# Internet and Websites Search using Bing API - Bing Chat Clone

In this notebook, we'll delve into the ways in which you can **boost your GPT Smart Search Engine with web search functionalities**, utilizing both Langchain and the Azure Bing Search API service.

As previously discussed in our other notebooks, **harnessing agents and tools is an effective approach**. We aim to leverage the capabilities of OpenAI's large language models (LLM), such as GPT-4 and its successors, to perform the heavy lifting of reasoning and researching on our behalf.

There are numerous instances where it is necessary for our Smart Search Engine to have internet access. For instance, we may wish to **enrich an answer with information available on the web**, or **provide users with up-to-date and recent information**, or **finding information on an specific public website**. Regardless of the scenario, we require our engine to base its responses on search results.

By the conclusion of this notebook, you'll have a solid understanding of the Bing Search API basics, including **how to create a Web Search Agent using the Bing Search API**, and how these tools can strengthen your chatbot.
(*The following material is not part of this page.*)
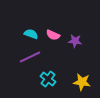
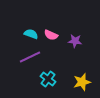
pink semicircle: moved 2 px left
yellow star: rotated 24 degrees counterclockwise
Additionally, you'll learn about **Callback Handlers, their use, and their significance in bot applications**.

In [1]:
import requests
from typing import Dict, List
from pydantic import BaseModel, Extra, root_validator

from langchain.chat_models import AzureChatOpenAI
from langchain.agents import AgentExecutor
from langchain.callbacks.manager import CallbackManager
from langchain.agents import initialize_agent, AgentType
from langchain.tools import BaseTool
from langchain.utilities import BingSearchAPIWrapper

from common.callbacks import StdOutCallbackHandler
from common.prompts import BING_PROMPT_PREFIX

from IPython.display import Markdown, HTML, display  

from dotenv import load_dotenv
load_dotenv("credentials.env")

def printmd(string):
    display(Markdown(string.replace("$","USD ")))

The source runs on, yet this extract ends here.